_Task_: Please write out exactly, without any picture, each line from the first in the listing through the line that includes "- case: plástico.".
★ ★ ★ ★ ★ ★ ★
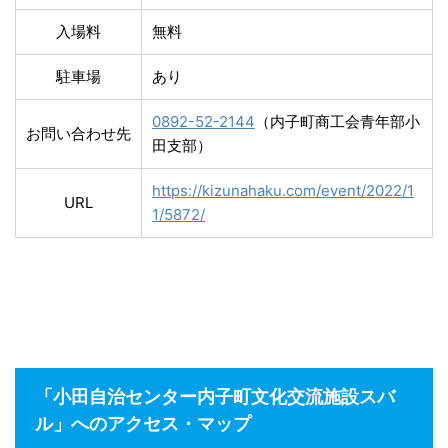
入場料
無料
駐車場
あり
0892-52-2144
（内子町商工会青年部小
お問い合わせ先
田支部）
https://kizunahaku.com/event/2022/1
URL
1/5872/
「小田自治センター内子町文化交流施設スバ
ル」へのアクセス・マップ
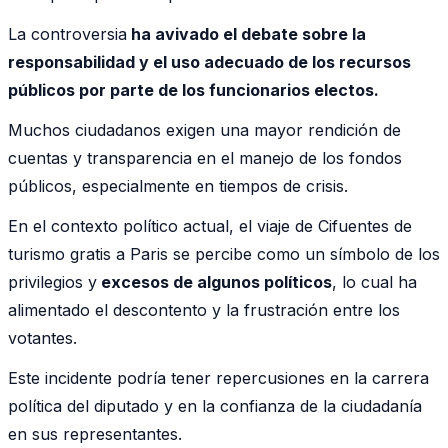
La controversia
ha avivado el debate sobre la
responsabilidad y el uso adecuado de los recursos
públicos por parte de los funcionarios electos.
Muchos ciudadanos exigen una mayor rendición de
cuentas y transparencia en el manejo de los fondos
públicos, especialmente en tiempos de crisis.
En el contexto político actual, el viaje de Cifuentes de
turismo gratis a Paris se percibe como un símbolo de los
privilegios y
excesos de algunos políticos
, lo cual ha
alimentado el descontento y la frustración entre los
votantes.
Este incidente podría tener repercusiones en la carrera
política del diputado y en la confianza de la ciudadanía
en sus representantes.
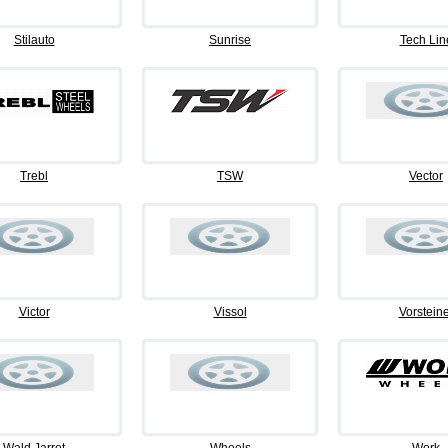
Stilauto
Sunrise
Tech Lin
Trebl
TSW
Vector
Victor
Vissol
Vorsteine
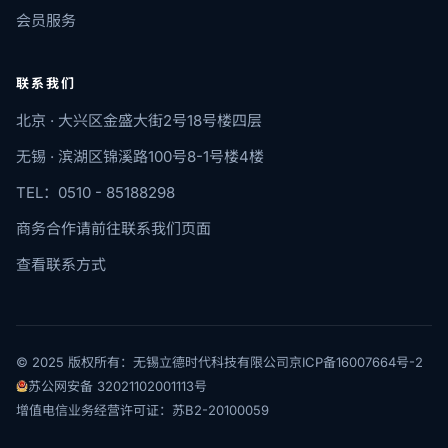
会员服务
联系我们
北京 · 大兴区金盛大街2号18号楼四层
无锡 · 滨湖区锦溪路100号8-1号楼4楼
TEL：0510 - 85188298
商务合作请前往联系我们页面
查看联系方式
© 2025 版权所有：无锡立德时代科技有限公司
京ICP备16007664号-2
苏公网安备 32021102001113号
增值电信业务经营许可证：苏B2-20100059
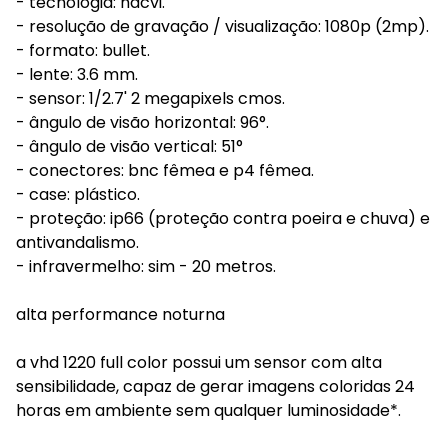
- tecnologia: hdcvi.
- resolução de gravação / visualização: 1080p (2mp).
- formato: bullet.
- lente: 3.6 mm.
- sensor: 1/2.7' 2 megapixels cmos.
- ângulo de visão horizontal: 96°.
- ângulo de visão vertical: 51°
- conectores: bnc fêmea e p4 fêmea.
- case: plástico.
- proteção: ip66 (proteção contra poeira e chuva) e
antivandalismo.
- infravermelho: sim - 20 metros.
alta performance noturna
a vhd 1220 full color possui um sensor com alta
sensibilidade, capaz de gerar imagens coloridas 24
horas em ambiente sem qualquer luminosidade*.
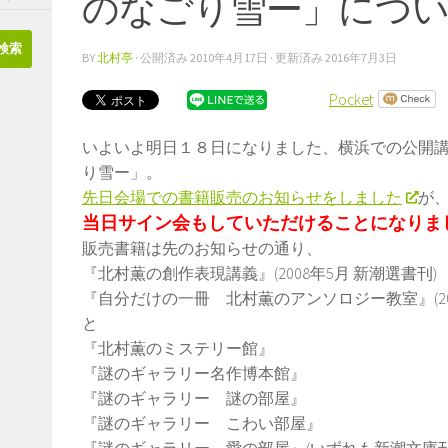
のなごり雪ー」につ
BY
北村亭
· 公開済み
2010年4月17日
· 更新済み
2016年7月3日
Pocket
いよいよ明日１８日になりました、横浜での公開
り雪ー」。
先日会場での書籍販売のお知らせをしました
が
当日サイン会もしていただけることになりま
販売書籍は先のお知らせの通り、
『北村薫の創作表現講義』(2008年5月 新潮選書刊)
『自分だけの一冊 北村薫のアンソロジー教室』(201
と
『北村薫のミステリー館』
『謎のギャラリー名作博本館』
『謎のギャラリー 謎の部屋』
『謎のギャラリー こわい部屋』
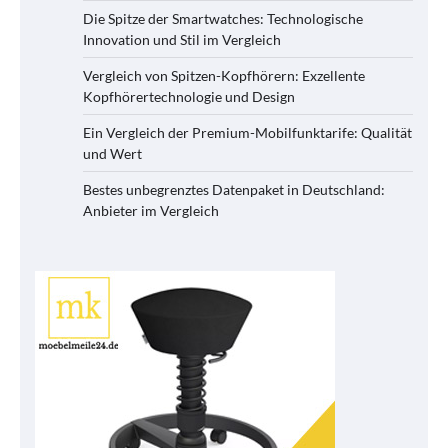
Die Spitze der Smartwatches: Technologische
Innovation und Stil im Vergleich
Vergleich von Spitzen-Kopfhörern: Exzellente
Kopfhörertechnologie und Design
Ein Vergleich der Premium-Mobilfunktarife: Qualität
und Wert
Bestes unbegrenztes Datenpaket in Deutschland:
Anbieter im Vergleich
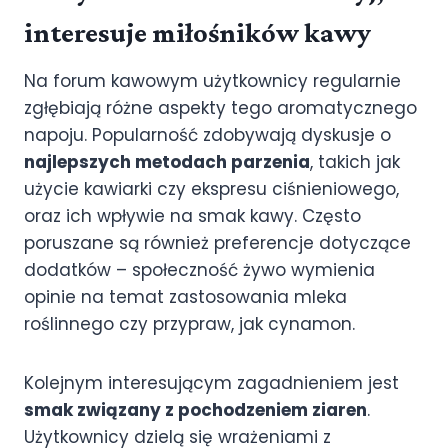
interesuje miłośników kawy
Na forum kawowym użytkownicy regularnie
zgłębiają różne aspekty tego aromatycznego
napoju. Popularność zdobywają dyskusje o
najlepszych metodach parzenia
, takich jak
użycie kawiarki czy ekspresu ciśnieniowego,
oraz ich wpływie na smak kawy. Często
poruszane są również preferencje dotyczące
dodatków – społeczność żywo wymienia
opinie na temat zastosowania mleka
roślinnego czy przypraw, jak cynamon.
Kolejnym interesującym zagadnieniem jest
smak związany z pochodzeniem ziaren
.
Użytkownicy dzielą się wrażeniami z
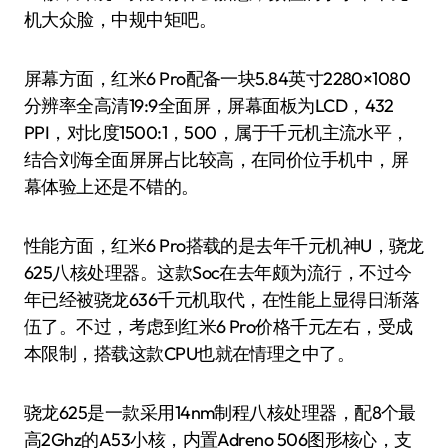
机大众脸，中规中矩吧。
屏幕方面，红米6 Pro配备一块5.84英寸2280×1080
分辨率全高清19:9全面屏，屏幕面板为LCD，432
PPI，对比度1500:1，500，属于千元机主流水平，
结合刘海全面屏屏占比较高，在同价位手机中，屏
幕体验上还是不错的。
性能方面，红米6 Pro搭载的是去年千元机神U，骁龙
625八核处理器。这款Soc在去年颇为流行，不过今
年已经被骁龙636千元机取代，在性能上显得日渐落
伍了。不过，考虑到红米6 Pro价格千元左右，受成
本限制，搭载这款CPU也就在情理之中了。
骁龙625是一款采用14nm制程八核处理器，配8个最
高2Ghz的A53小核，内置Adreno 506图形核心，支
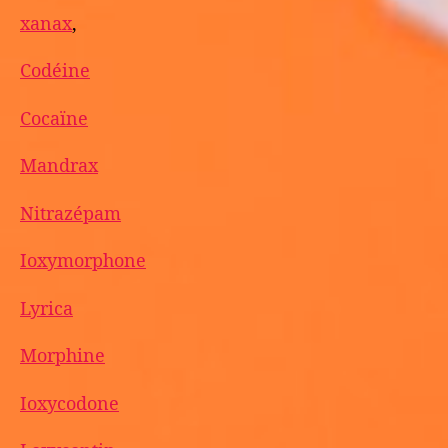
xanax
,
Codéine
Cocaïne
Mandrax
Nitrazépam
Ioxymorphone
Lyrica
Morphine
Ioxycodone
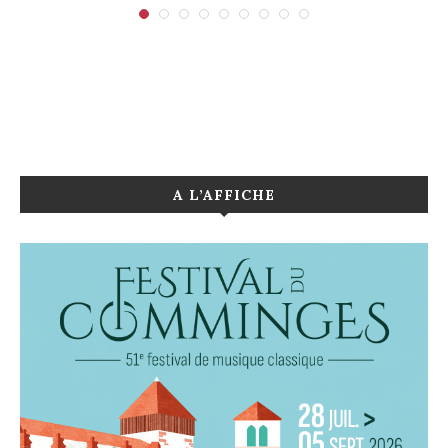
A L’AFFICHE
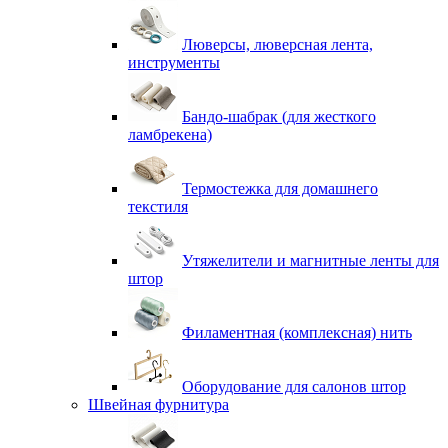
Люверсы, люверсная лента,
инструменты
Бандо-шабрак (для жесткого
ламбрекена)
Термостежка для домашнего
текстиля
Утяжелители и магнитные ленты для
штор
Филаментная (комплексная) нить
Оборудование для салонов штор
Швейная фурнитура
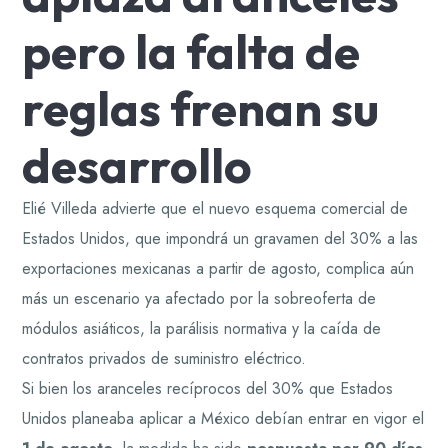
pero la falta de
reglas frenan su
desarrollo
Elié Villeda advierte que el nuevo esquema comercial de
Estados Unidos, que impondrá un gravamen del 30% a las
exportaciones mexicanas a partir de agosto, complica aún
más un escenario ya afectado por la sobreoferta de
módulos asiáticos, la parálisis normativa y la caída de
contratos privados de suministro eléctrico.
Si bien los aranceles recíprocos del 30% que Estados
Unidos planeaba aplicar a México debían entrar en vigor el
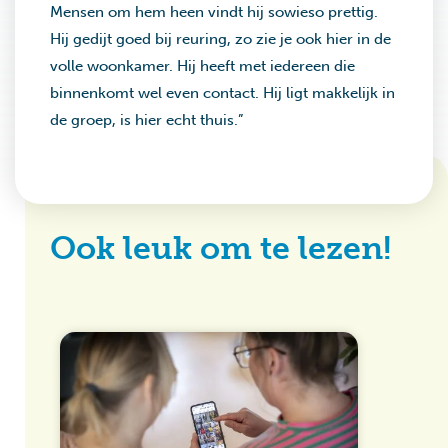
Mensen om hem heen vindt hij sowieso prettig.
Hij gedijt goed bij reuring, zo zie je ook hier in de
volle woonkamer. Hij heeft met iedereen die
binnenkomt wel even contact. Hij ligt makkelijk in
de groep, is hier echt thuis.”
Ook leuk om te lezen!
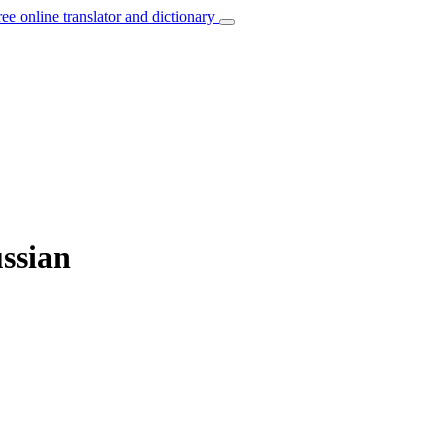
ree online translator and dictionary
ussian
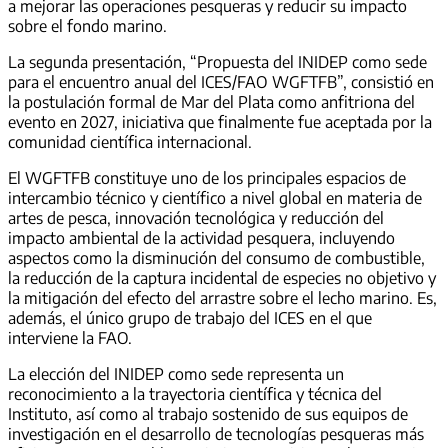
a mejorar las operaciones pesqueras y reducir su impacto
sobre el fondo marino.
La segunda presentación, “Propuesta del INIDEP como sede
para el encuentro anual del ICES/FAO WGFTFB”, consistió en
la postulación formal de Mar del Plata como anfitriona del
evento en 2027, iniciativa que finalmente fue aceptada por la
comunidad científica internacional.
El WGFTFB constituye uno de los principales espacios de
intercambio técnico y científico a nivel global en materia de
artes de pesca, innovación tecnológica y reducción del
impacto ambiental de la actividad pesquera, incluyendo
aspectos como la disminución del consumo de combustible,
la reducción de la captura incidental de especies no objetivo y
la mitigación del efecto del arrastre sobre el lecho marino. Es,
además, el único grupo de trabajo del ICES en el que
interviene la FAO.
La elección del INIDEP como sede representa un
reconocimiento a la trayectoria científica y técnica del
Instituto, así como al trabajo sostenido de sus equipos de
investigación en el desarrollo de tecnologías pesqueras más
★ ★ ★ ★ ★ ★ ★
_The completed task_:
入場料
無料
駐車場
あり
0892-52-2144
（内子町商工会青年部小
お問い合わせ先
田支部）
https://kizunahaku.com/event/2022/1
URL
1/5872/
「小田自治センター内子町文化交流施設スバ
ル」へのアクセス・マップ
La controversia
ha avivado el debate sobre la
responsabilidad y el uso adecuado de los recursos
públicos por parte de los funcionarios electos.
Muchos ciudadanos exigen una mayor rendición de
cuentas y transparencia en el manejo de los fondos
públicos, especialmente en tiempos de crisis.
En el contexto político actual, el viaje de Cifuentes de
turismo gratis a Paris se percibe como un símbolo de los
privilegios y
excesos de algunos políticos
, lo cual ha
alimentado el descontento y la frustración entre los
votantes.
Este incidente podría tener repercusiones en la carrera
política del diputado y en la confianza de la ciudadanía
en sus representantes.
Stilauto
Sunrise
Tech Lin
Trebl
TSW
Vector
Victor
Vissol
Vorsteine
会员服务
联系我们
北京 · 大兴区金盛大街2号18号楼四层
无锡 · 滨湖区锦溪路100号8-1号楼4楼
TEL：0510 - 85188298
商务合作请前往联系我们页面
查看联系方式
© 2025 版权所有：无锡立德时代科技有限公司
京ICP备16007664号-2
苏公网安备 32021102001113号
增值电信业务经营许可证：苏B2-20100059
- tecnologia: hdcvi.
- resolução de gravação / visualização: 1080p (2mp).
- formato: bullet.
- lente: 3.6 mm.
- sensor: 1/2.7' 2 megapixels cmos.
- ângulo de visão horizontal: 96°.
- ângulo de visão vertical: 51°
- conectores: bnc fêmea e p4 fêmea.
- case: plástico.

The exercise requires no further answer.